[[ GIVEN INFORMATION, beginning ]]
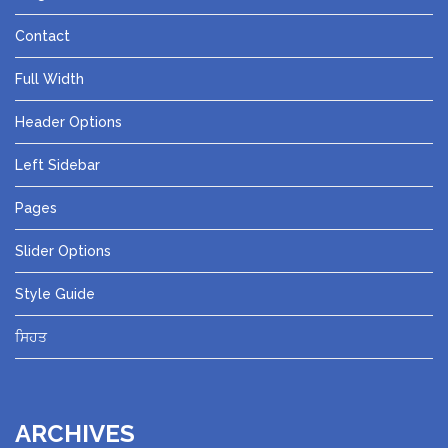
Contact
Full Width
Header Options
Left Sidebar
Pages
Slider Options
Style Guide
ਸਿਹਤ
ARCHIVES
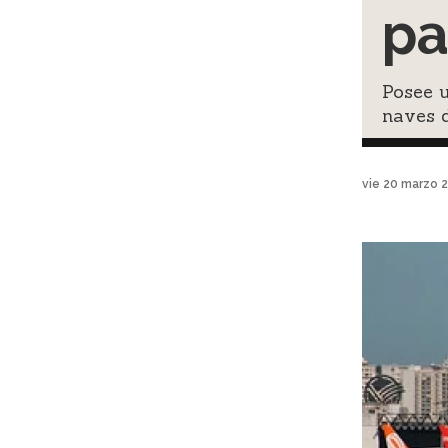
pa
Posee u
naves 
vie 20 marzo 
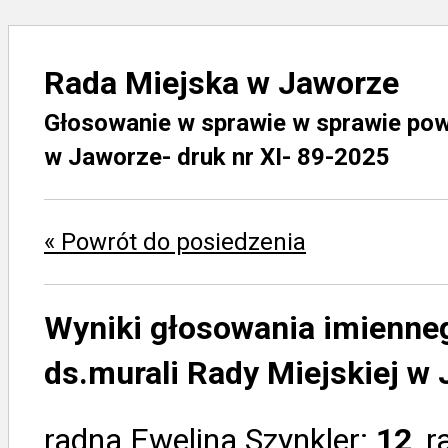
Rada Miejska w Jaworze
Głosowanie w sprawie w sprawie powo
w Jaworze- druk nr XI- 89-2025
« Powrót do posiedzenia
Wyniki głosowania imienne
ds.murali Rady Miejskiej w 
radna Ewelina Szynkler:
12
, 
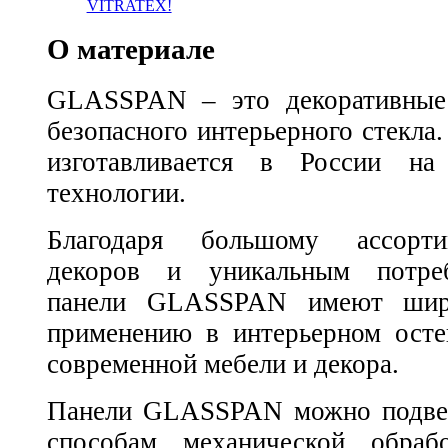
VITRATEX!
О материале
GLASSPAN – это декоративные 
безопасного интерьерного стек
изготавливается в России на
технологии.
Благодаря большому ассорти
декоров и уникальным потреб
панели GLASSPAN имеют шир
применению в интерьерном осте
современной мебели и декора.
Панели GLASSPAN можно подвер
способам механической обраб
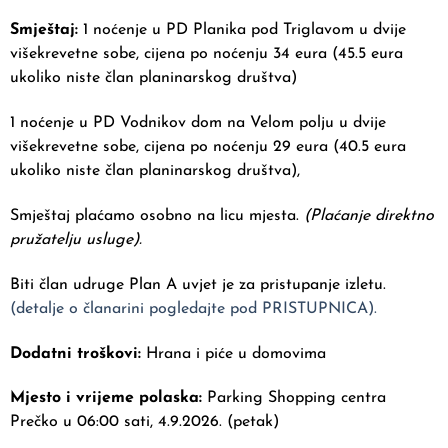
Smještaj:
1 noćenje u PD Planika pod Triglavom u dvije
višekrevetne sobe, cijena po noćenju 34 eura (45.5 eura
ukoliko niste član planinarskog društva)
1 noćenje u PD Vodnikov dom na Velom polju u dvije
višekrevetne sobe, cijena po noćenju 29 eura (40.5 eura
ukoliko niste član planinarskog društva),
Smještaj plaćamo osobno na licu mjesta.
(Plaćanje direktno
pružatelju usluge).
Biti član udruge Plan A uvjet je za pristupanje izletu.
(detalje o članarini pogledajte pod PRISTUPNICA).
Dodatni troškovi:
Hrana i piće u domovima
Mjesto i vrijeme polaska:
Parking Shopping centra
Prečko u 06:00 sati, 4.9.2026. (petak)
[[ GIVEN INFORMATION, end ]]
[[ GIVEN INFORMATION, beginning ]]
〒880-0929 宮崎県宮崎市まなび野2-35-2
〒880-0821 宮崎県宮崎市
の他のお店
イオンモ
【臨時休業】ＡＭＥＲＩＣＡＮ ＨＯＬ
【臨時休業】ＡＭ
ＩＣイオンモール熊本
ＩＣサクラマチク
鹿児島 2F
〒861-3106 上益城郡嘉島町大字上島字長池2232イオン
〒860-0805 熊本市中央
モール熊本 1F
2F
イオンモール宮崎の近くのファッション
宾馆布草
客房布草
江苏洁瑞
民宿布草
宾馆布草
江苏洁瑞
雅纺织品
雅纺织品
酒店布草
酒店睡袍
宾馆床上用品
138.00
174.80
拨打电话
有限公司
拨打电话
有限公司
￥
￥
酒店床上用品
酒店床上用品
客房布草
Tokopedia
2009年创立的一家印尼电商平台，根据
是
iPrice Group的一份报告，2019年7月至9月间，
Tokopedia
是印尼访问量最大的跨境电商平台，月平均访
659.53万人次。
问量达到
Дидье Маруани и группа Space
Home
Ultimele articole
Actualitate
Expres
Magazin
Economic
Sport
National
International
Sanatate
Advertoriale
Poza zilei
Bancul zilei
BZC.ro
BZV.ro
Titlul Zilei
[[ GIVEN INFORMATION, end ]]
**TASK TO COMPLETE**
Find the word "Jaworze" in the records. Copy every line it appears in.

**ANSWER**
Rada Miejska w Jaworze
w Jaworze- druk nr XI- 89-2025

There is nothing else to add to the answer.